If you ask most parents what they want most for their kids when they grow up, you will probably hear something like,
“I want my child to...
- get into a good college.”
- have a job that pays well and fulfills them.”
- get married.”
- have a family.”
- be a good member of society.”
- live close to me.”
- move out of the house.”
And ultimately, you will hear that parents want all of these things for their offspring when they are fully grown because, “I just want my child to be happy.”
I get it. Oh boy, do I get it.
You hold this tiny infant in your hands and they NEED you for everything.
For changing their diapers.
For peek-a-boo marathons.
Then this baby grows into a toddler who NEEDS you for many of the same things, but also to learn how to walk, speak, sleep, play, apologize, laugh, and listen.
You know the rest. Your kid grows up and their NEED for you lessens for the physical stuff, but their NEED for the emotional stuff increases.
In refraining from screaming as you sit in the passenger seat when they are learning how to drive.
This once baby is turning into a real-life human adult and BOY HOWDY, you sure wish you did everything you could to prepare them for the “real world.” You pray that they won’t get mixed up in all of the crappy things that ruin lives. You hope they STAY AWAY from drugs.
From negative people.
From addictive substances.
From dating jerks.
From internet predators.
From using too much Axe body spray.
You just want them to have happy lives. You want these humans you have raised to take all that energy, time, money you have spent with them and turn it into something great. You want them to be happy.

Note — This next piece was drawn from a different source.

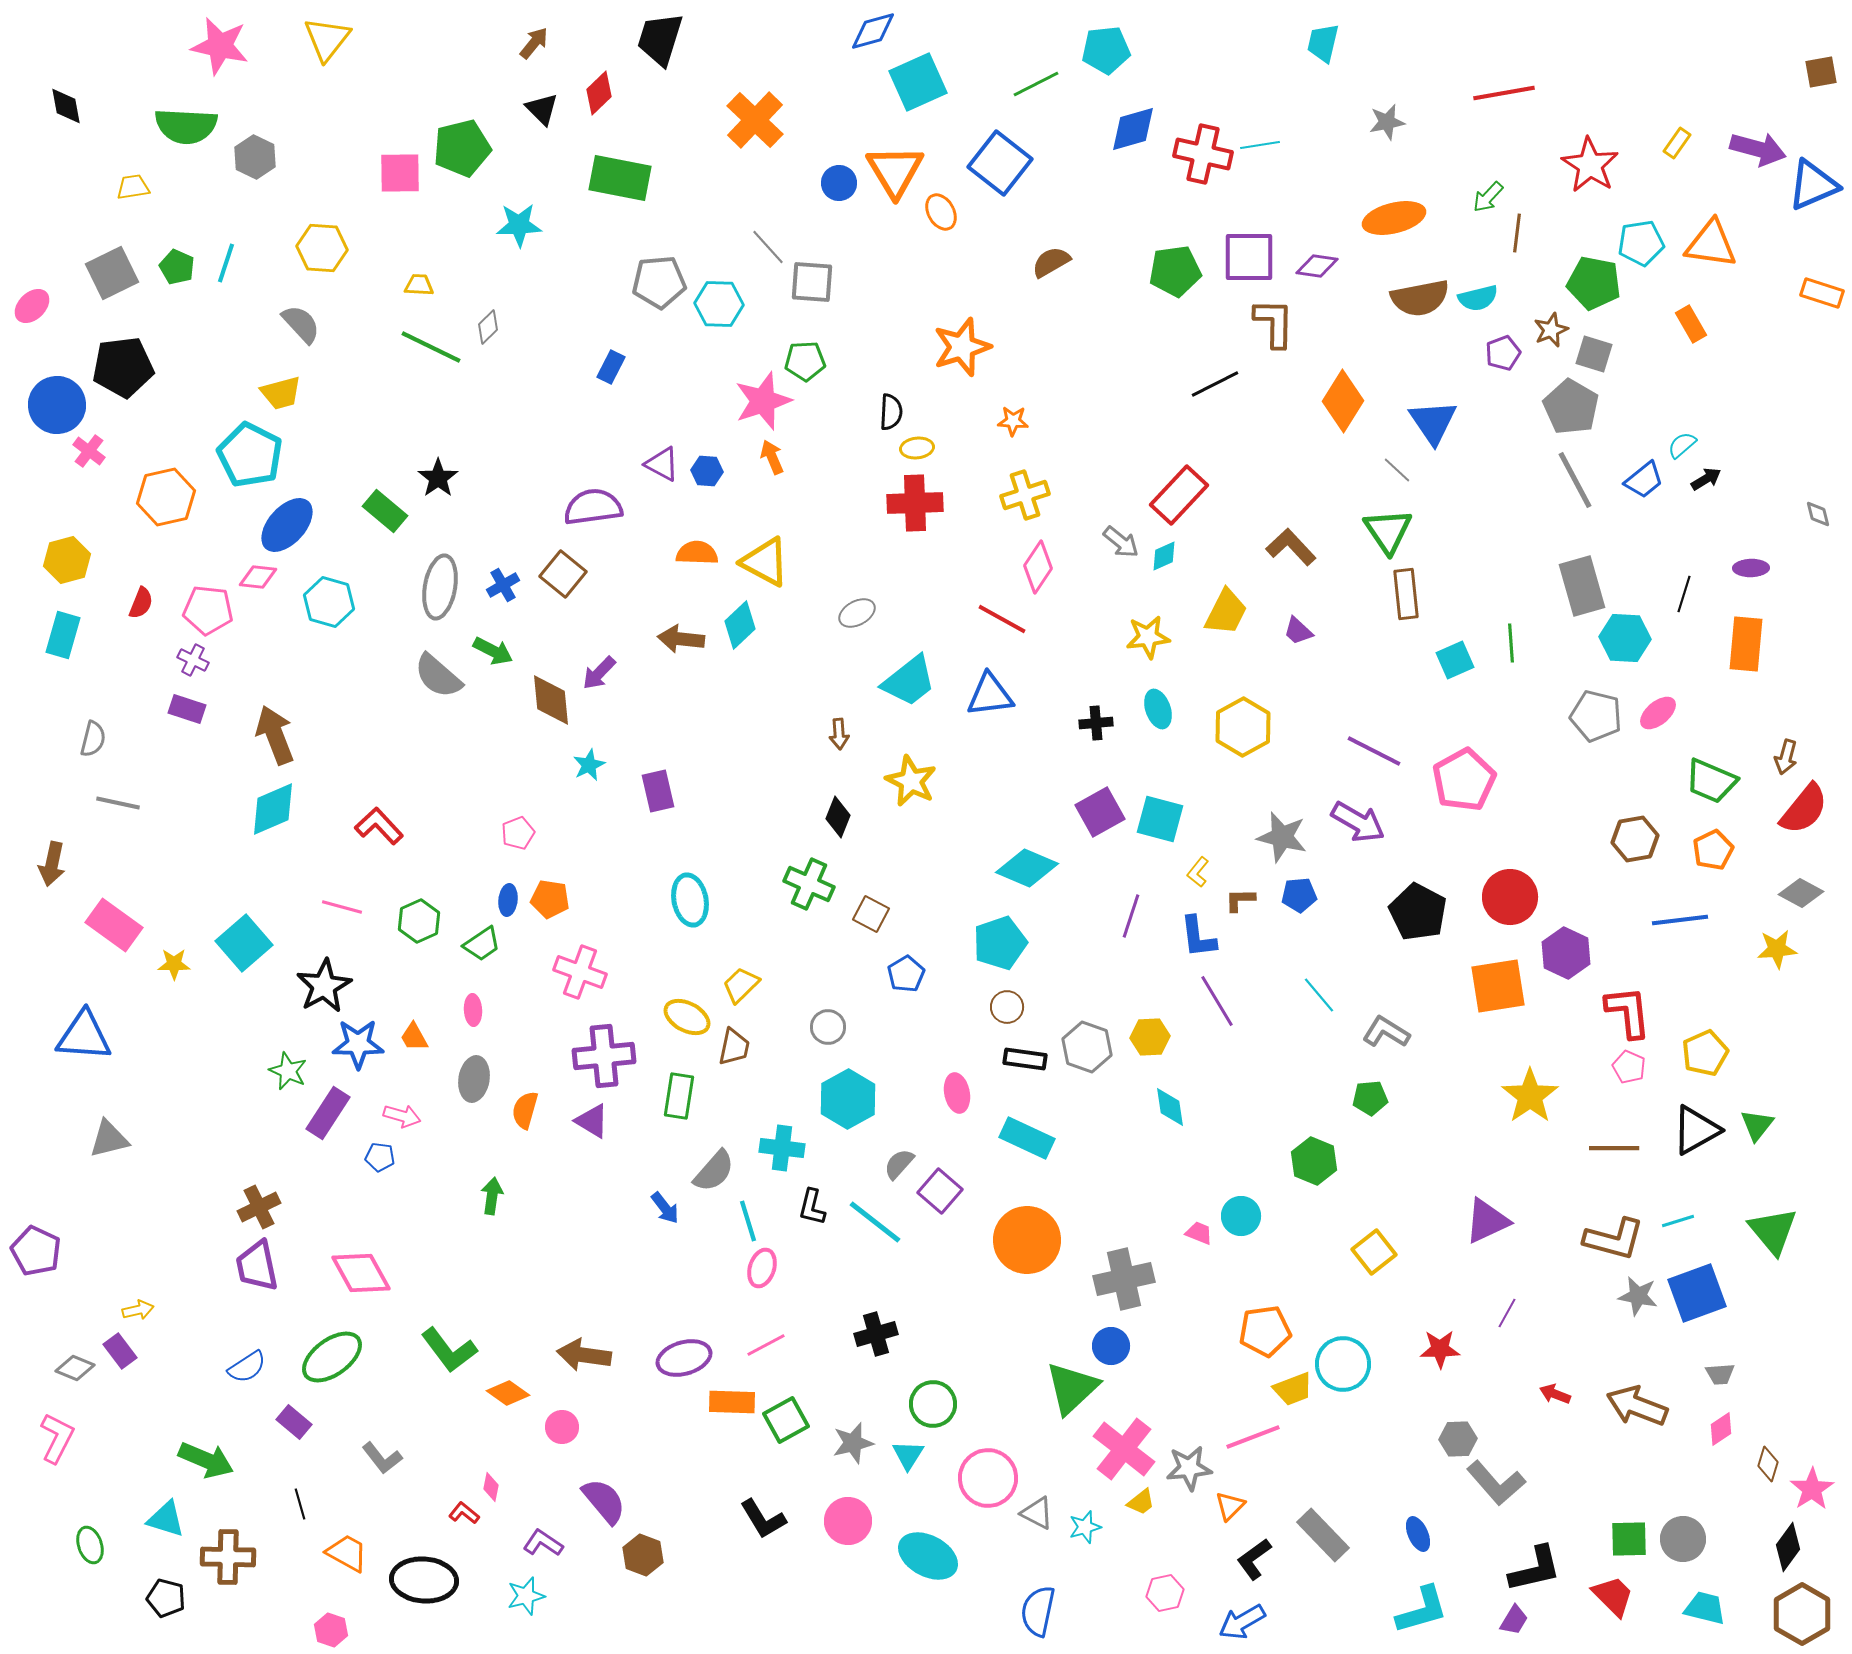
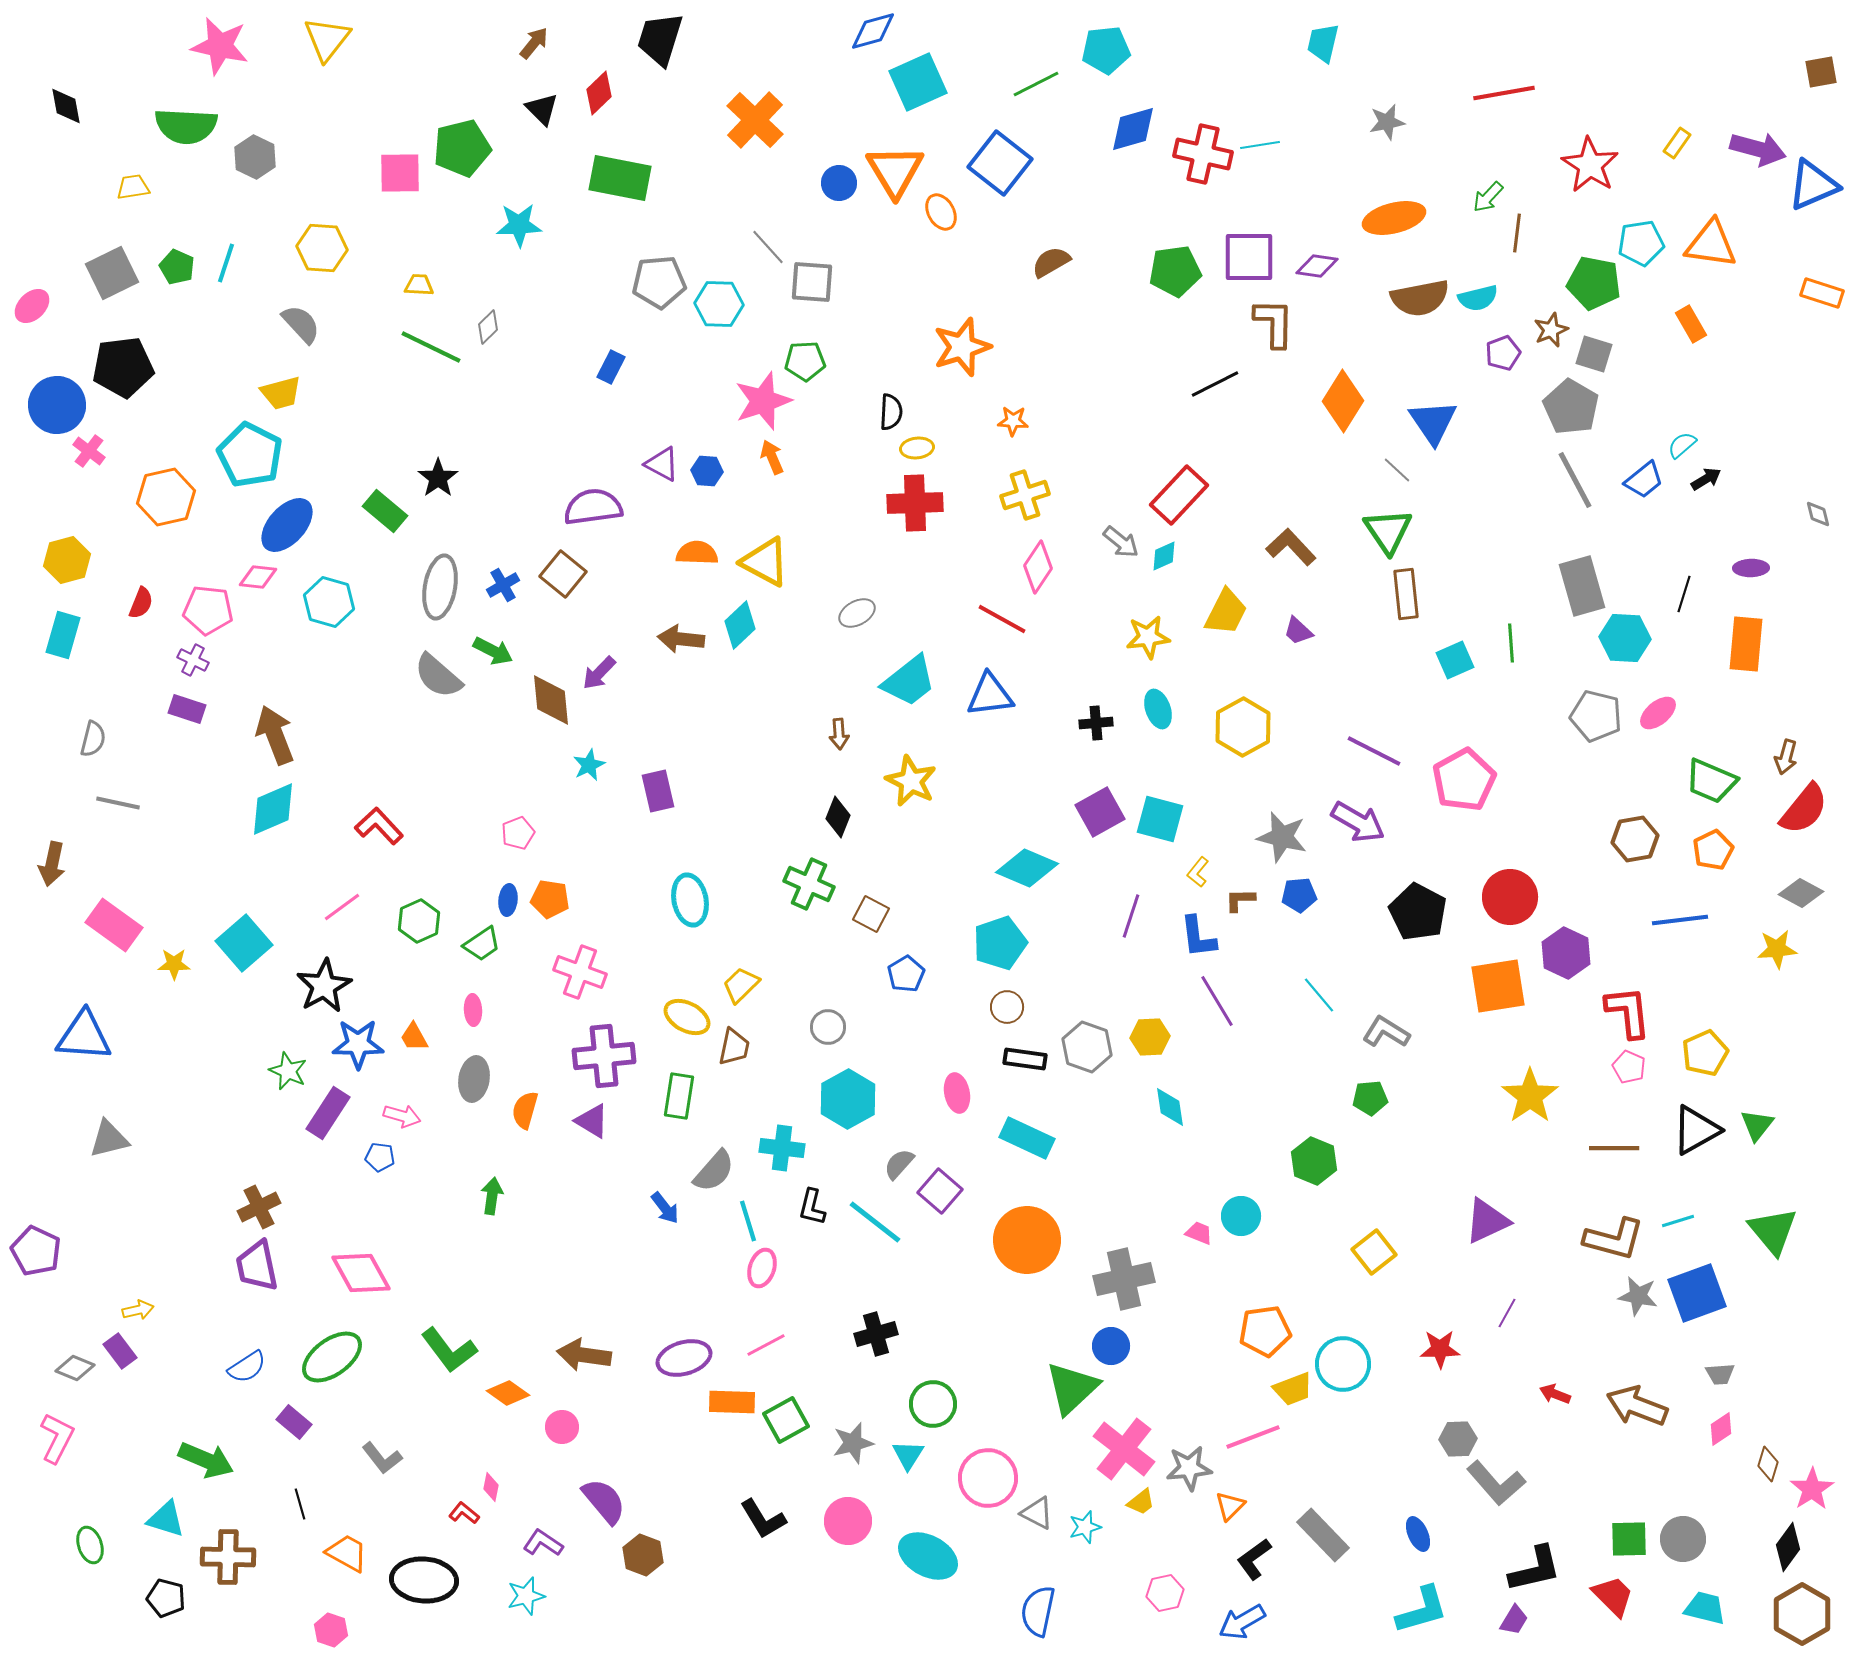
pink line at (342, 907): rotated 51 degrees counterclockwise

What makes a human happy, though?
Are people who went to amazing universities and got killer jobs with the spouse and three kids the only happy ones on earth?
I don’t think so.
Because, if so, that sucks.
I know enough people to know that those things do not make one happy. That there are happy people who have all or some of those things and there are miserable people who have all of those things. I am sure that you, too, may know someone who has NONE of those things and is one of the kindest, happiest of humans you have met.
Back to my four kids. Yes, I have FOUR!
In some circles and societies, that is a crap-ton of little humans to raise. And in other circles, it’s a quaint little number. “Ahh, how cute that you only have four kids. I remember when my first ten kids were all married with at least three kids of their own and I had four children at home left to raise.”
Regardless, I look at all four of my kids and think, “Well, what can we do? How can I help you become the best version of ADULT YOU as possible?”
Here’s what I DO know after only sixteen years of this parenting gig:
Happy is not a thing.
Happiness is a byproduct and result of other things.
If I want my kids to be happy, then they need MORE than a few random items that MY experiences have helped make me happy.
I went to college. It was great. I have gotten some good jobs and some bad jobs. I married a really rad man who luckily is more my best friend now than he was almost 19 years ago. I have four kids who are pretty freakin’ awesome.
Is that why I am happy? If my kids have the same things I have, will they then share my level of happiness?
I don’t buy it.
I want my kids to become the greatest humans they can be. And not college nor jobs nor family can make them “happy.”
(So… what can? Get to the point, already, Anna)
There are FOUR things I want for my kids when they become adults to know, be, and do. They are, in no particular order:
Know how to work hard.
Be kind. To everyone.
Love and take care of their body.
Believe in something greater than them.
That’s it. Granted each one is a pretty big ask and hope in itself.
For example, if I teach my kids to work, they will expect to add to society and not be a taker. There is nothing less attractive than entitlement and laziness. If my kids can WORK, then they will know that if they apply themselves, they will be able to provide.
If they are kind, they will treat everyone with respect. They will not post photos of strangers on “People of Walmart” or laugh at someone who is mentally ill. They will give people the benefit of the doubt and not bully or demean others who are different (or better or worse or equal). Kind people know that when they serve others, that everyone wins/everyone feels happiness. Kindness is a practice and a habit.
I could go on and on (even more than I already have). Someday I may expound on the details of each of the four things I hope to help my children learn.
So I guess I do want them to be happy. Of course, I do. But I don’t wish any prescribed future for my kids. I have NO idea what life has in store for them. I do know that if I help prepare them with tools they can control, that there will be happiness.
And I hope they live close to me. That would definitely add to my happiness.